Monday, July 31, 2006

Reuters AlertNet - WFP says Israel refused OK for Lebanon aid convoy

Reuters
(Includes plan for Qana convoy on Monday)

By Silvia Aloisi


ROME, July 30 (Reuters) - The U.N. food agency said it cancelled an aid convoy to southern Lebanon on Sunday because it did not have Israeli authorisation, but hoped on Monday to reach the village of Qana, where an air raid killed 54 people.

"We are hoping to get the green light to go to Qana tomorrow," said Brenda Barton, a spokeswoman for the World Food Programme (WFP) in Rome, after Israeli Prime Minister Ehud Olmert ordered that humanitarian be allowed to reach the village.

She said a second convoy to the southern Lebanese port of Tyre was also planned on Monday.

Earlier, the WFP said it had been forced to scrap a six-truck convoy of medicines, flour, canned meat and vegetable oil to the southern Lebanese town of Marjayoun on Sunday after Israeli forces declined to give their consent.

"We are extremely disappointed, and indeed frustrated, that we have been unable to go ahead with this convoy. There are tens of thousands of people in the south who are in desperate need of assistance. Obviously this is a setback," Amer Daoudi, WFP emergency coordinator for Lebanon, said in a statement.
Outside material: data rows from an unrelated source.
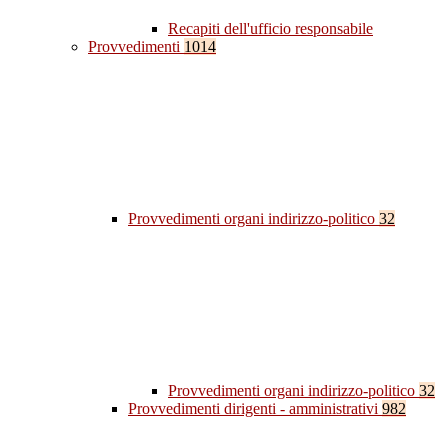
Recapiti dell'ufficio responsabile
Provvedimenti
1014
Provvedimenti organi indirizzo-politico
32
Provvedimenti organi indirizzo-politico
32
Provvedimenti dirigenti - amministrativi
982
"The decision was in accordance with established security procedures in Lebanon, under which WFP requires concurrence from all parties involved in the conflict for humanitarian aid convoy movements. This is the first time that such concurrence has not been forthcoming," the statement said.

Aid workers have complained they are finding it impossible to get medical supplies and food safely to isolated villages in southern Lebanon because of the Israeli bombardment.

Olmert ordered on Sunday that aid workers be allowed to reach Qana after an Israeli air strike there killed at least 54 civilians, including 37 children. He expressed "deep sorrow" at the bombing.

U.N. Emergency Relief Coordinator Jan Egeland on Friday asked for a 72-hour pause in the fighting to facilitate aid efforts, but Israel has so far rejected the call, saying it was not blocking aid from reaching southern Lebanon.

The WFP, which is responsible for transporting all aid for U.N. agencies and much of the humanitarian community throughout Lebanon, said another relief convoy was scheduled for Sunday from Aarida -- the only border crossing remaining open to traffic between Lebanon and Syria -- to Beirut.

It said that from Monday it was planning to send at least two convoys a day to southern Lebanon, which has borne the brunt of the bombardment since the conflict between Israel and Lebanese Hizbollah guerrillas started 19 days ago.

The U.N. estimates that at least 800,000 people, more than one-fifth of Lebanon's entire population, have been displaced by the violence.